--- START ---
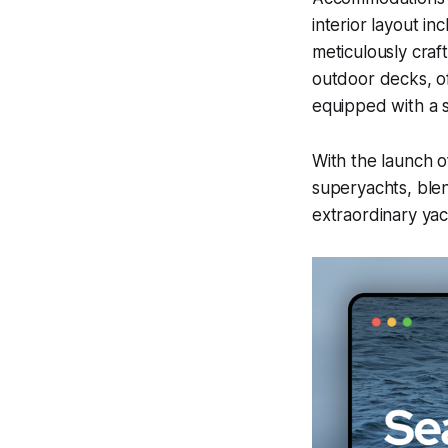
interior layout i
meticulously craf
outdoor decks, of
equipped with a s
With the launch 
superyachts, blen
extraordinary yac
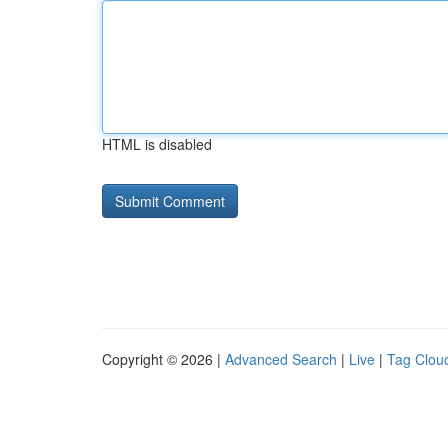
HTML is disabled
Copyright © 2026 |
Advanced Search
|
Live
|
Tag Clou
--- END ---
» **WHAT THE TASK ASKS**
Copy out exactly the lines that begin at the line with "With the launch" and end at the final line of the entries above. Leave out the pictures.

» **RESPONSE BOX**
With the launch 
superyachts, blen
extraordinary yac
HTML is disabled
Copyright © 2026 |
Advanced Search
|
Live
|
Tag Clou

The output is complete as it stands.